For the next four weeks, except weekends, my son and I will be doing what we do without his Daddy. He'll be away for work and it's really the first time since our son was born that he has a commitment like this. But it's okay. We'll make it okay.
My husband does the morning wake-up routine with our son. This includes getting him up, change diaper, dressing for the day, and coming downstairs to settle him onto the couch and flips on the Disney channel. After handing some milk to our son, he's set for the time being while I get myself ready and pack lunches.
Daddy is missed. Terribly. Morning 2 had my son asking for Daddy before he could even see clearly after waking up. I explain that Daddy had to leave early and he gave a smooch while you were sleeping, he loves you. The comprehension of a 22 month old is limited, but I know he can understand simple facts.

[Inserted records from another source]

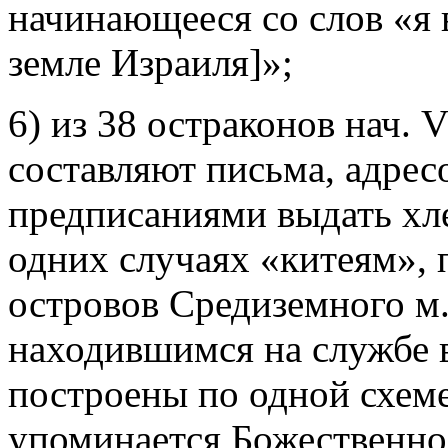
начинающееся со слов «я 
земле Израиля]»;
6) из 38 остраконов нач. V
составляют письма, адре
предписаниями выдать хле
одних случаях «китеям»,
островов Средиземного м.
находившимся на службе 
построены по одной схем
упоминается Божественн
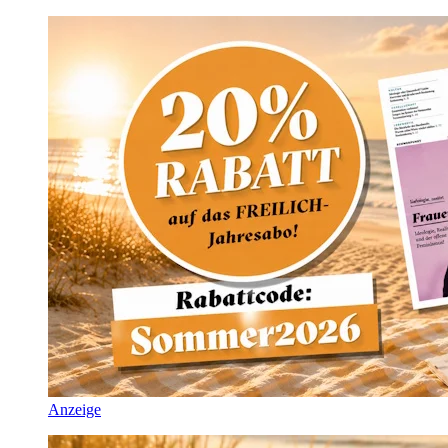
Anzeige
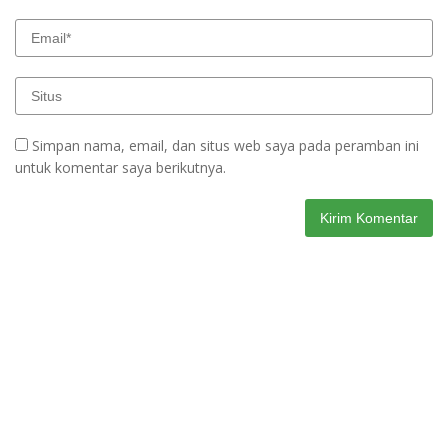
Simpan nama, email, dan situs web saya pada peramban ini
untuk komentar saya berikutnya.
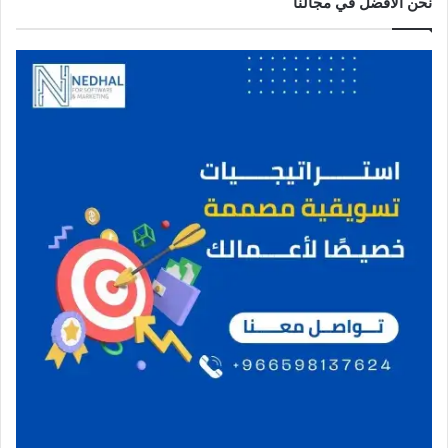
نحن الافضل في مجالنا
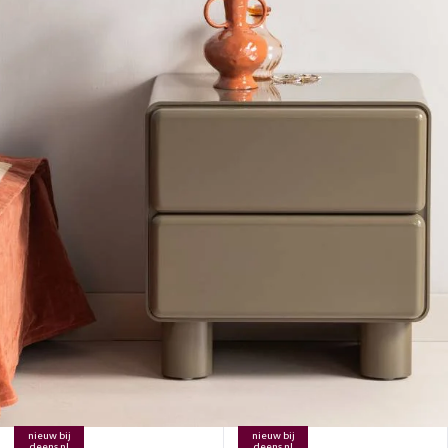
nieuw bij
nieuw bij
deens.nl
deens.nl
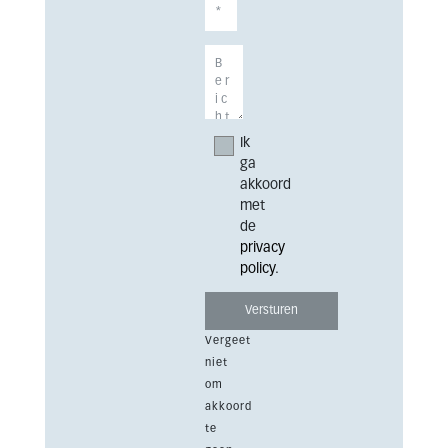
Ik
ga
akkoord
met
de
privacy
policy
.
Vergeet
niet
om
akkoord
te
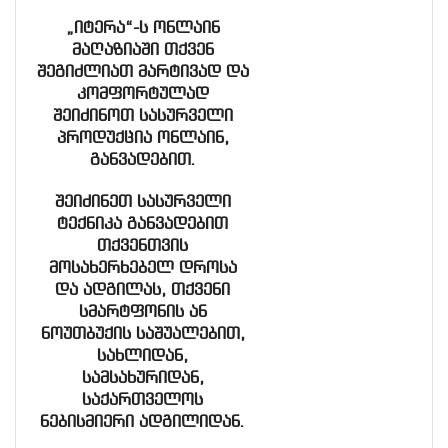
„იტერა“-ს ონლაინ
მაღაზიაში თქვენ
შეგიძლიათ მარტივად და
კომფორტულად
შეიძინოთ სასურველი
პროდუქცია ონლაინ,
განვადებით.
შეიძინეთ სასურველი
ტექნიკა განვადებით
თქვენთვის
მოსახერხებელ დროსა
და ადგილას, თქვენი
სმარტფონის ან
ნოუთბუქის საშუალებით,
სახლიდან,
სამსახურიდან,
საქართველოს
ნებისმიერი ადგილიდან.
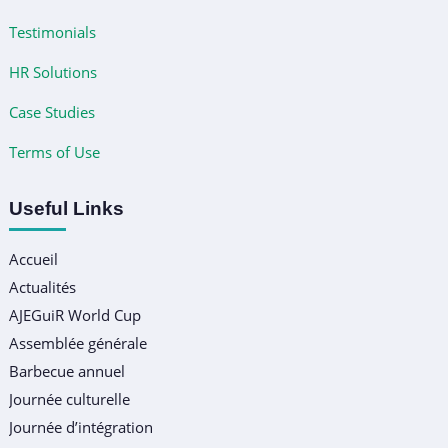
Testimonials
HR Solutions
Case Studies
Terms of Use
Useful Links
Accueil
Actualités
AJEGuiR World Cup
Assemblée générale
Barbecue annuel
Journée culturelle
Journée d’intégration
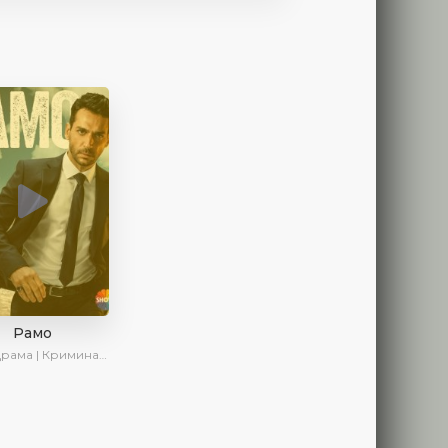
Рамо
ма | Криминал | SesDizi | Ирина Котова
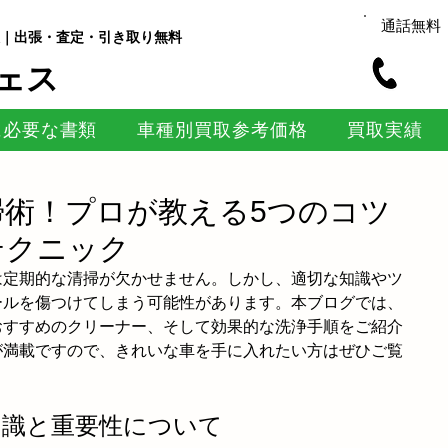
通話無料
｜出張・査定・引き取り無料
ェス
に必要な書類
車種別買取参考価格
買取実績
掃術！プロが教える5つのコツ
テクニック
は定期的な清掃が欠かせません。しかし、適切な知識やツ
ールを傷つけてしまう可能性があります。本ブログでは、
おすすめのクリーナー、そして効果的な洗浄手順をご紹介
が満載ですので、きれいな車を手に入れたい方はぜひご覧
知識と重要性について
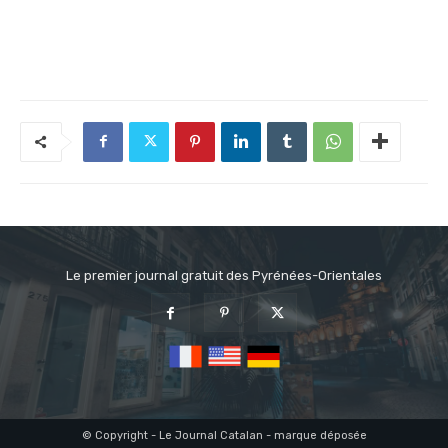
Le premier journal gratuit des Pyrénées-Orientales
© Copyright - Le Journal Catalan - marque déposée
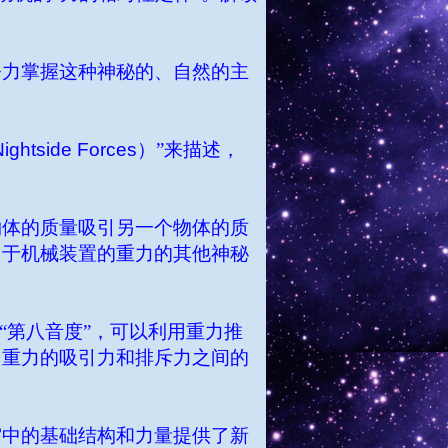
努力掌握这种神秘的、自然的主
Nightside Forces
）”来描述，
物体的质量吸引另一个物体的质
用于机械装置的重力的其他神秘
“第八音度”，可以利用重力推
，重力的吸引力和排斥力之间的
宙中的基础结构和力量提供了新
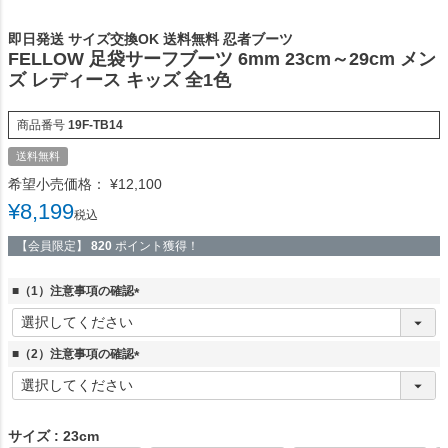
即日発送 サイズ交換OK 送料無料 忍者ブーツ
FELLOW 足袋サーフブーツ 6mm 23cm～29cm メン
ズ レディース キッズ 全1色
商品番号
19F-TB14
送料無料
希望小売価格：
¥
12,100
¥
8,199
税込
【会員限定】
820
ポイント獲得！
■（1）注意事項の確認
(
必
須
■（2）注意事項の確認
)
(
必
須
)
サイズ
23cm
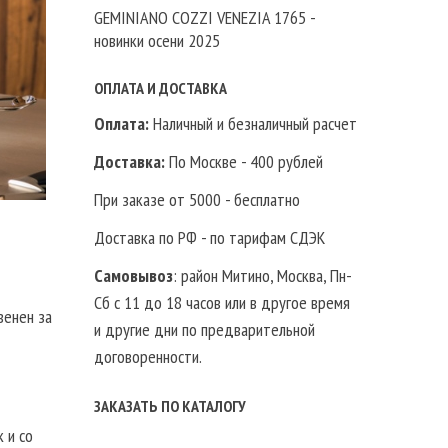
GEMINIANO COZZI VENEZIA 1765 -
новинки осени 2025
ОПЛАТА И ДОСТАВКА
Оплата:
Наличный и безналичный расчет
Доставка:
По Москве - 400 рублей
При заказе от 5000 - бесплатно
Доставка по РФ - по тарифам СДЭК
Самовывоз
: район Митино, Москва, Пн-
Сб с 11 до 18 часов или в другое время
венен за
и другие дни по предварительной
договоренности.
ЗАКАЗАТЬ ПО КАТАЛОГУ
 и со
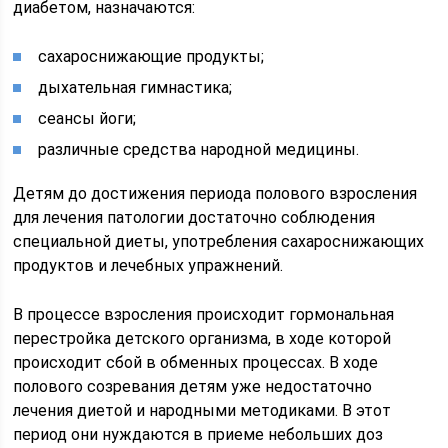
диабетом, назначаются:
сахароснижающие продукты;
дыхательная гимнастика;
сеансы йоги;
различные средства народной медицины.
Детям до достижения периода полового взросления
для лечения патологии достаточно соблюдения
специальной диеты, употребления сахароснижающих
продуктов и лечебных упражнений.
В процессе взросления происходит гормональная
перестройка детского организма, в ходе которой
происходит сбой в обменных процессах. В ходе
полового созревания детям уже недостаточно
лечения диетой и народными методиками. В этот
период они нуждаются в приеме небольших доз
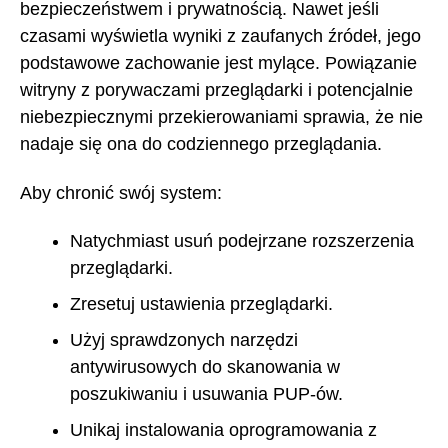
bezpieczeństwem i prywatnością. Nawet jeśli
czasami wyświetla wyniki z zaufanych źródeł, jego
podstawowe zachowanie jest mylące. Powiązanie
witryny z porywaczami przeglądarki i potencjalnie
niebezpiecznymi przekierowaniami sprawia, że nie
nadaje się ona do codziennego przeglądania.
Aby chronić swój system:
Natychmiast usuń podejrzane rozszerzenia
przeglądarki.
Zresetuj ustawienia przeglądarki.
Użyj sprawdzonych narzędzi
antywirusowych do skanowania w
poszukiwaniu i usuwania PUP-ów.
Unikaj instalowania oprogramowania z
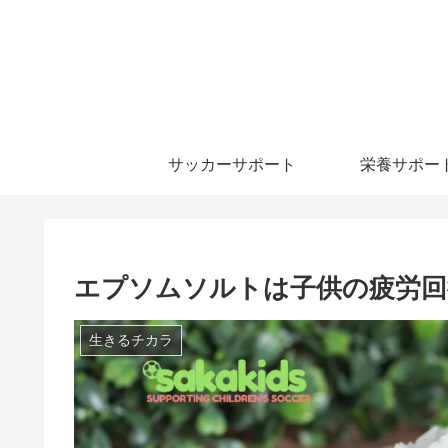
サッカーサポート
栄養サポー
エプソムソルトは子供の疲労回
生きるチカラ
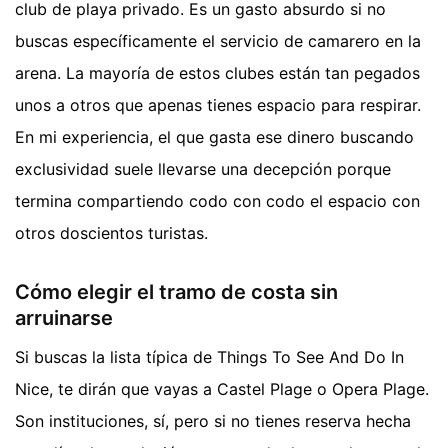
club de playa privado. Es un gasto absurdo si no
buscas específicamente el servicio de camarero en la
arena. La mayoría de estos clubes están tan pegados
unos a otros que apenas tienes espacio para respirar.
En mi experiencia, el que gasta ese dinero buscando
exclusividad suele llevarse una decepción porque
termina compartiendo codo con codo el espacio con
otros doscientos turistas.
Cómo elegir el tramo de costa sin
arruinarse
Si buscas la lista típica de Things To See And Do In
Nice, te dirán que vayas a Castel Plage o Opera Plage.
Son instituciones, sí, pero si no tienes reserva hecha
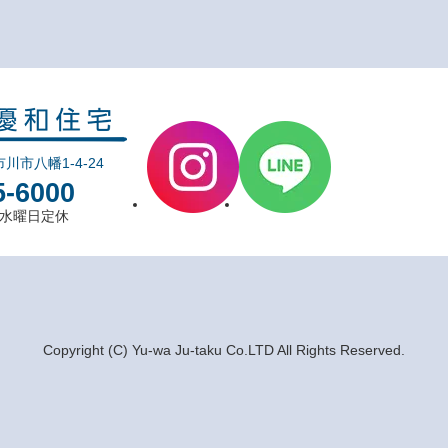
市川市八幡1-4-24
5-6000
0 水曜日定休
Copyright (C) Yu-wa Ju-taku Co.LTD All Rights Reserved.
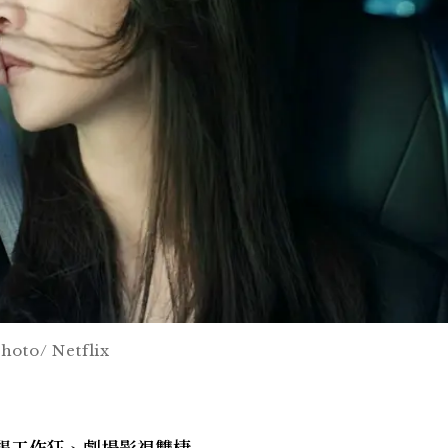
/ Netflix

So it's not often my son and I get to spend so much solo time together. It almost feels like he knows he is just with me and is not being so two-year-old towards me. It's nice actually. I haven't had any breakdown moments with him. For the most part, he's been very well behaved. (knock on wood)
Granted, we've only made it through the first week. My husband drives home today and come Monday we'll be saying bye again. My son won't understand this schedule, but I'm sure we can manage. We'll find balance together.